Maybe I'll take some pictures of the batterys...it was sort of fun to see
how they had expanded and wrapped around each other. :slight_smile:

I've only heard one report of APC's that caught fire...and even then it
was just the carpet below that caught fire.

...david

I've also personally witnessed an APC do this. I'm not a fan of APC.
They sent us a replacement APC but I still prefer the rack mount Tripp
Lites we used at the last company I worked for.

Gerald

Anyone had experience with Belkin UPSes? Theyre much cheaper than APC,
and seem to have a longer runtime. I wonder about the long term
reliability though. Data points would be helpful.

-Dan

<running to move my APC UPS...>

Justin

We were all set to buy a dozen APC 750s, a half dozen or so APC 1400s, and
another hald dozen APC 2200s a year or so ago. We had approval for the
purchase from the director and provided the exact model numbers and
quantities to our purchasing officer. Our purchasing officer came back
sometime later and suggested we purchase Minuteman UPSs because they were
on sale at the time. We never did get to purchase any UPSs. grr...

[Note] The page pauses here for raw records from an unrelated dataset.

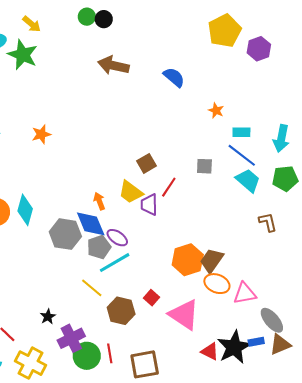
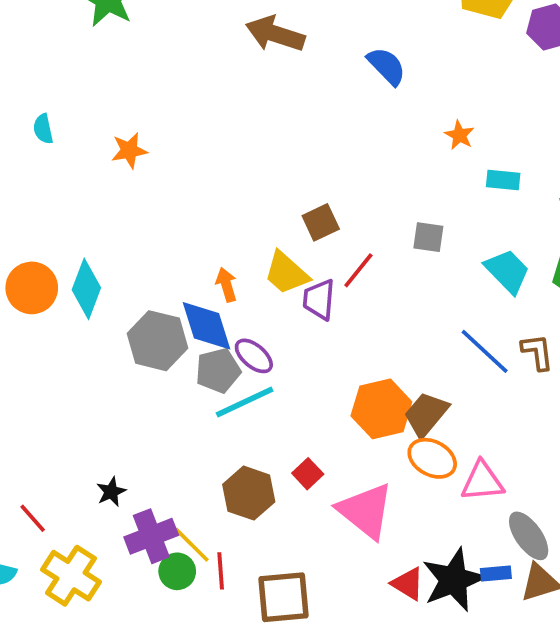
blue line: (242, 155) -> (485, 351), moved
yellow line: (92, 288) -> (192, 545), moved
green circle: (87, 356) -> (177, 571), size x0.7

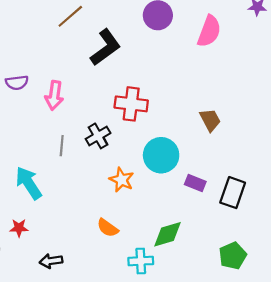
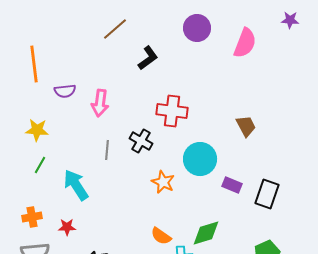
black L-shape: (106, 47) -> (148, 58), size x0.7
black cross: (98, 136) -> (141, 141), turned -30
orange semicircle: (108, 228) -> (161, 236), moved

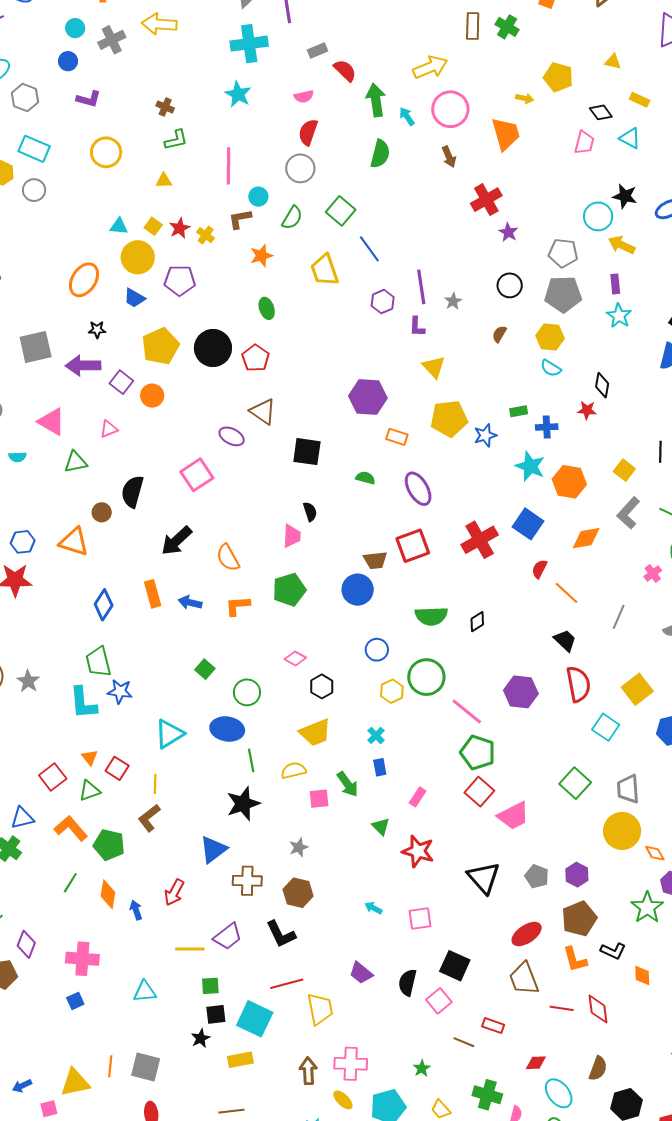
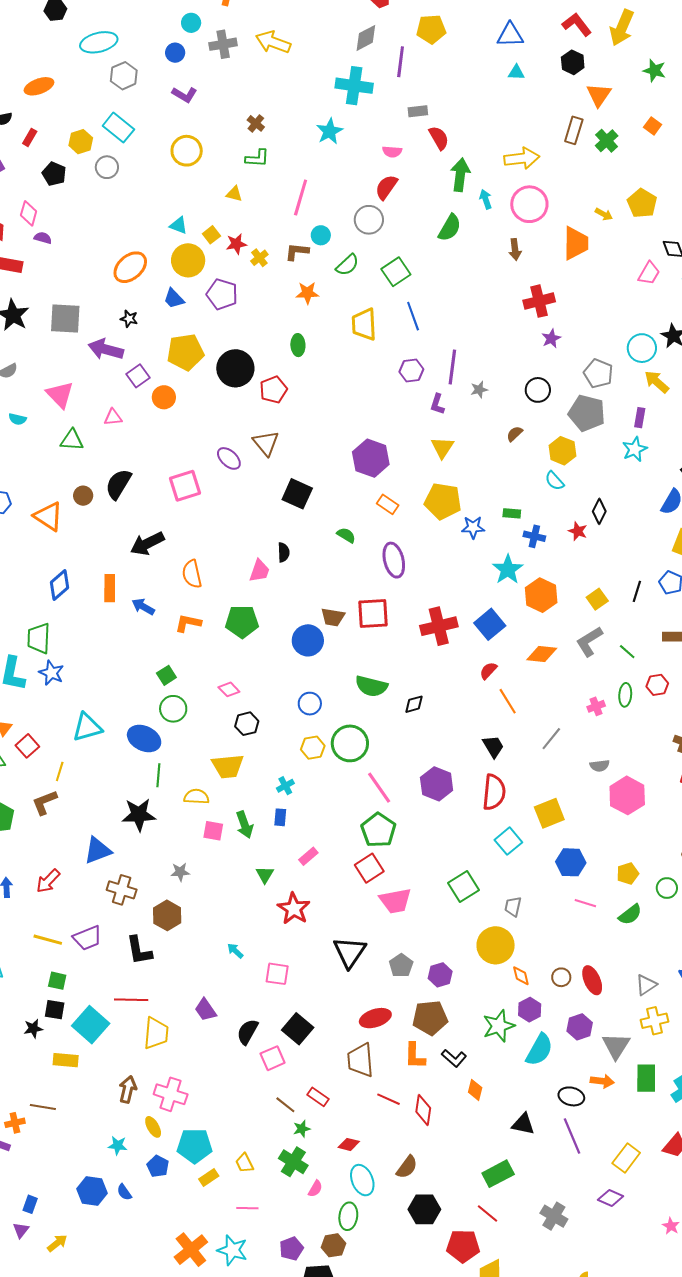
green square: (205, 669) -> (166, 675), moved
gray trapezoid: (628, 789) -> (513, 907), size x0.7
green star: (422, 1068) -> (302, 1129), moved

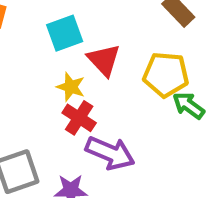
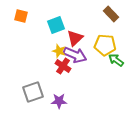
red triangle: (104, 60) -> (75, 38), turned 30
purple arrow: (110, 153) -> (75, 55), moved

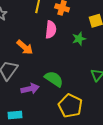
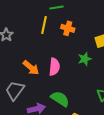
pink semicircle: (51, 30) -> (54, 67), moved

That said, Minuteman's Entreprise UPS series looks to be pretty good.
Does anyone have any experience with them? We were planning on buying
large 2x00VA UPSs to handle Enterasys 6000 chassis (pl).

Justin

(header trimmed)

Hello,

First off, we're all still alive here. Underlying root cause was a failure
of a capacitor in the rectifier section. We're not sure what actually
caused the failure of the failure of the capacitor, but it resulted in the
internals of the capacitor being ejected from the UPS at such a high rate
of speed, that it dented the front door of the UPS itself, and caused the
door to jump the lock and swing open.

I, personally, have never been a fan of Liebert UPS's. The electrical
engineer that we use seems to share my assessment that Lieberts, at least
Series 300's, are not built as well as the could be.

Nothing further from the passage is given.